On 05/07/2024 16:16, Andy Seaborne wrote:
The file authorities-gnd_entityfacts.jsonld.gz has a structure you can
exploit.
Each line is a entry in a JSON array and it is complete - it has the
@context on each line
There are 9 million lines.
A possiblity is split the file on newline,
Clean up each line
* Drop the last line (the "]")
* remove the first character of each line (which is ",", after "[" on
the first line.
Parse each line.
Each element of the array starts
{"@context":"https://hub.culturegraph.org/entityfacts/context/v1/entityfacts.jsonld"
so there are 9 million @context URLs and the parser is going to do a
network call for each.

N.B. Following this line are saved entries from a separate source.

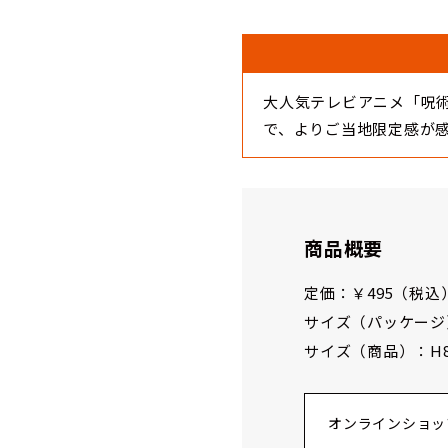
大人気テレビアニメ「呪
で、よりご当地限定感が
商品概要
定価：￥495（税込
サイズ（パッケージ）：
サイズ（商品）：H80 
オンラインショッ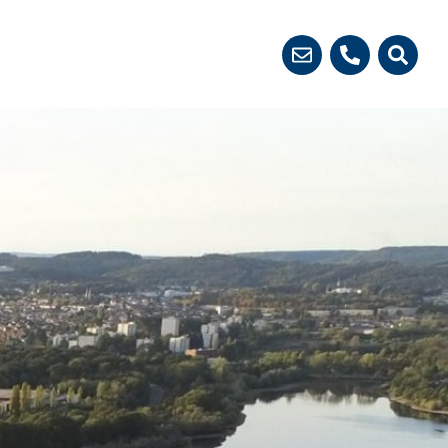
 démarches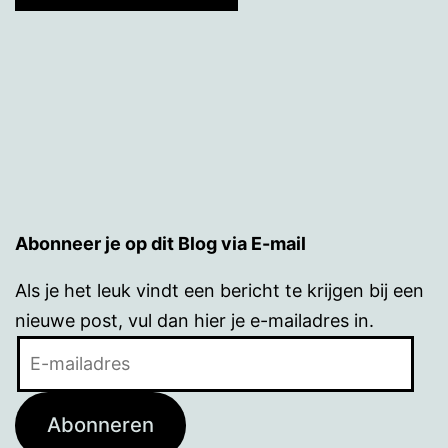
Abonneer je op dit Blog via E-mail
Als je het leuk vindt een bericht te krijgen bij een
nieuwe post, vul dan hier je e-mailadres in.
E-
mailadres
Abonneren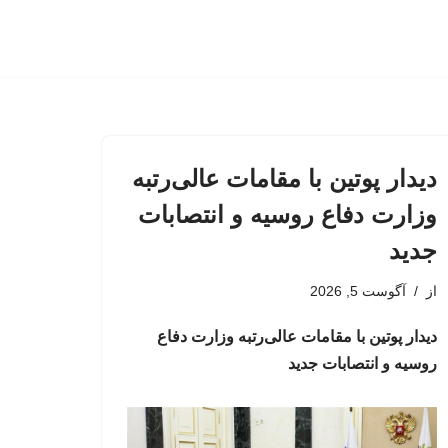
دیدار پوتین با مقامات عالی‌رتبه
وزارت دفاع روسیه و انتصابات
جدید
از
آگوست 5, 2026
دیدار پوتین با مقامات عالی‌رتبه وزارت دفاع
روسیه و انتصابات جدید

On the whole file, that's days and that's if the
far end does not decide it is a denial of service attack!
(confirmed: watching the network on an extract - Titanium isn't caching,
at least in the way Jena uses it setup - maybe possible to get Titanum
to to cache but the file size limit is still a problem).
Split the file into chunks - say 100k lines per file, 90 odd files, then
fixup so each file is legal JSON-LD with one overall @context at the
start of each file.
run riot on all the files.
riot will parse one file, writing n-triple and then do the next so
maximum RFAM is a 100k chunk.
default JVM size (16G on my desktop machine)

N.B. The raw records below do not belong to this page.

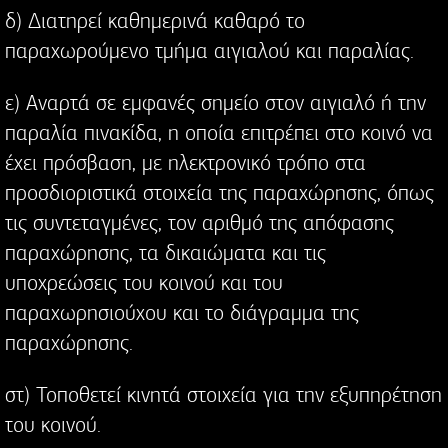
δ) Διατηρεί καθημερινά καθαρό το
παραχωρούμενο τμήμα αιγιαλού και παραλίας.
ε) Αναρτά σε εμφανές σημείο στον αιγιαλό ή την
παραλία πινακίδα, η οποία επιτρέπει στο κοινό να
έχει πρόσβαση, με ηλεκτρονικό τρόπο στα
προσδιοριστικά στοιχεία της παραχώρησης, όπως
τις συντεταγμένες, τον αριθμό της απόφασης
παραχώρησης, τα δικαιώματα και τις
υποχρεώσεις του κοινού και του
παραχωρησιούχου και το διάγραμμα της
παραχώρησης.
στ) Τοποθετεί κινητά στοιχεία για την εξυπηρέτηση
του κοινού.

I got a few transient network errors fetching the context. So better
would be parse each file to its own N-Triples, so it is easy to redo a
chunk file.
A few bad URIs in which cause Titanium to skip bits.

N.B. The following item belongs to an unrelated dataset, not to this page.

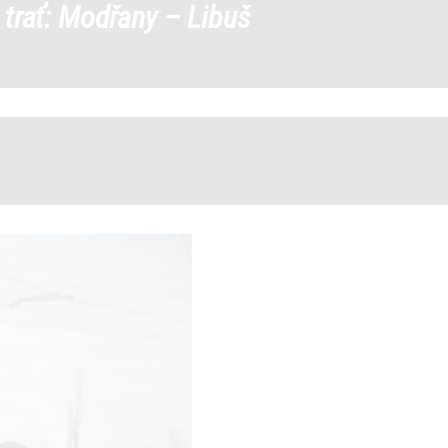
 trať: Modřany – Libuš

About 280 million triples.
Andy
## In a directory Files:
split -l 100000 ... the download uncomrpessed file.
for X in x??
do
echo "== $X"
(
# One object, one context, @graph array
cat header
# Convert start array to ",", remove @context and trailing array
sed -e 's/^\[/,/' \
-e
's!"@context":"https://hub.culturegraph.org/entityfacts/context/v1/entityfacts.jsonld",!!'
\
-e '/^\]$/d' \
"$X"
cat footer
) > ${X}-ld
done
to give files "xaa-ld" etc.
(I avoided jsonld extensions because it triggers editor help but the
files are so big that really slow.
riot --syntax jsonld x??-ld
The parser step took 20 minutes
"header" is
---
{
"@context":"https://hub.culturegraph.org/entityfacts/context/v1/entityfacts.jsonld",
"@graph" : [
{}
---
the {} is for the first line starts ","
"footer" is
---
]}
---